In most cases, the skins of fruits and vegetables treated with chemicals have a higher concentration of pesticides than their flesh (6).

There’s growing concern about the health effects of pesticides. Some research suggests that the consumption of and exposure to pesticides over time may lead to the development of certain diseases, including Parkinson’s and some cancers (7, 8).

However, the effects of pesticides on human health are still largely uncertain, and more extensive research is warranted. The effects of pesticides in humans likely depends on the type of pesticide and level of exposure (7).

If you’re concerned about consuming pesticides from peach skin, wash peaches well with water, peel them before eating them, and/or choose ones that are certified organic by the United States Department of Agriculture (USDA).

While organic certification doesn’t guarantee that the food is completely free of pesticides, pesticide use on organic fruits and vegetables is more restricted (9).

Another downside of eating peach skin is that it may cause digestive discomfort for those with moderate to severe inflammatory bowel disease (IBD) or other digestive issues (10).

Most dietary recommendations for these conditions recommend avoiding unpeeled fruit and most raw fruits in general (10).

Lastly, certain recipes, such as those for pies or ice cream, may recommend removing the skin to enhance the final product.


Peach skin likely contains more pesticides than the flesh.

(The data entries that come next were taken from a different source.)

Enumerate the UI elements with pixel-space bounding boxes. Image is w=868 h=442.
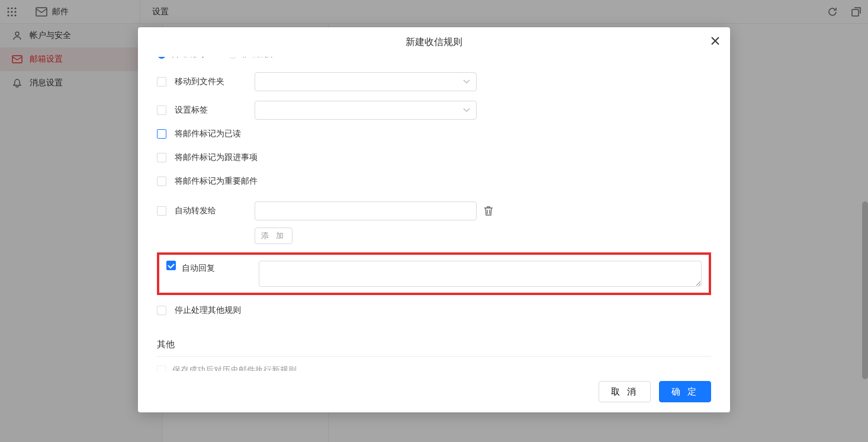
section-other-title: 其他 bbox=[157, 339, 711, 355]
checkbox-mark-read[interactable] bbox=[157, 129, 166, 139]
textarea-auto-reply[interactable] bbox=[259, 261, 702, 287]
select-set-tag[interactable] bbox=[255, 101, 477, 120]
label-auto-reply: 自动回复 bbox=[182, 261, 253, 274]
row-set-tag: 设置标签 bbox=[157, 98, 711, 122]
modal-body: 普通规则 彻底删除 移动到文件夹 bbox=[138, 57, 730, 371]
row-auto-forward: 自动转发给 bbox=[157, 199, 711, 223]
row-move-folder: 移动到文件夹 bbox=[157, 70, 711, 94]
select-move-folder[interactable] bbox=[255, 72, 477, 91]
row-apply-history: 保存成功后对历史邮件执行新规则 bbox=[157, 365, 711, 371]
row-mark-read: 将邮件标记为已读 bbox=[157, 122, 711, 146]
radio-label: 普通规则 bbox=[171, 57, 204, 59]
modal-title: 新建收信规则 bbox=[406, 36, 462, 49]
radio-normal-rule[interactable]: 普通规则 bbox=[157, 57, 204, 59]
input-auto-forward[interactable] bbox=[255, 201, 477, 220]
label-mark-read: 将邮件标记为已读 bbox=[175, 129, 241, 139]
checkbox-mark-follow[interactable] bbox=[157, 153, 166, 162]
label-move-folder: 移动到文件夹 bbox=[175, 76, 255, 87]
radio-selected-icon bbox=[157, 57, 166, 59]
radio-unselected-icon bbox=[228, 57, 237, 59]
chevron-down-icon bbox=[463, 79, 470, 84]
row-mark-follow: 将邮件标记为跟进事项 bbox=[157, 146, 711, 169]
checkbox-apply-history[interactable] bbox=[157, 366, 166, 371]
label-stop-other: 停止处理其他规则 bbox=[175, 305, 241, 316]
modal-footer: 取 消 确 定 bbox=[138, 371, 730, 412]
checkbox-auto-forward[interactable] bbox=[157, 206, 166, 216]
label-mark-follow: 将邮件标记为跟进事项 bbox=[175, 152, 258, 163]
modal-header: 新建收信规则 bbox=[138, 27, 730, 57]
add-forward-button[interactable]: 添 加 bbox=[255, 228, 292, 244]
checkbox-mark-important[interactable] bbox=[157, 177, 166, 186]
rule-type-radios: 普通规则 彻底删除 bbox=[157, 57, 711, 60]
divider bbox=[157, 356, 711, 357]
checkbox-auto-reply[interactable] bbox=[166, 261, 176, 270]
label-mark-important: 将邮件标记为重要邮件 bbox=[175, 176, 258, 187]
label-apply-history: 保存成功后对历史邮件执行新规则 bbox=[172, 365, 297, 371]
label-auto-forward: 自动转发给 bbox=[175, 206, 255, 216]
radio-delete-forever[interactable]: 彻底删除 bbox=[228, 57, 275, 59]
row-stop-other: 停止处理其他规则 bbox=[157, 299, 711, 322]
checkbox-stop-other[interactable] bbox=[157, 306, 166, 315]
trash-icon[interactable] bbox=[484, 206, 493, 216]
checkbox-move-folder[interactable] bbox=[157, 77, 166, 87]
row-mark-important: 将邮件标记为重要邮件 bbox=[157, 169, 711, 193]
label-set-tag: 设置标签 bbox=[175, 105, 255, 116]
ok-button[interactable]: 确 定 bbox=[659, 381, 711, 402]
radio-label: 彻底删除 bbox=[242, 57, 275, 59]
chevron-down-icon bbox=[463, 108, 470, 113]
close-icon[interactable] bbox=[710, 36, 721, 46]
modal: 新建收信规则 普通规则 彻底删除 bbox=[138, 27, 730, 412]
modal-overlay: 新建收信规则 普通规则 彻底删除 bbox=[0, 0, 868, 442]
cancel-button[interactable]: 取 消 bbox=[599, 381, 651, 402]
row-auto-reply: 自动回复 bbox=[157, 252, 711, 295]
checkbox-set-tag[interactable] bbox=[157, 105, 166, 115]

In addition, eating fiber-rich peach skin may worsen digestive issues.

Peach skin is generally healthy and safe to eat for most people.

In fact, it’s higher in fiber and certain antioxidants than peach flesh alone. As such, eating a whole peach with its peel may provide the greatest potential health benefits.

However, peach skin may contain more pesticides than the flesh.

If you want to reduce pesticide levels on peach skin, wash and peel the peach before eating it, and/or choose organic ones at the store. Still, keep in mind that getting rid of the peel will also get rid of some beneficial nutrients.

Furthermore, people with IBD or other digestive issues are typically advised to avoid raw fruits with their peels.

Lastly, it may be best to peel your peaches for certain recipe preparations like pies or ice cream. Simply follow the recipe suggestions for the best results.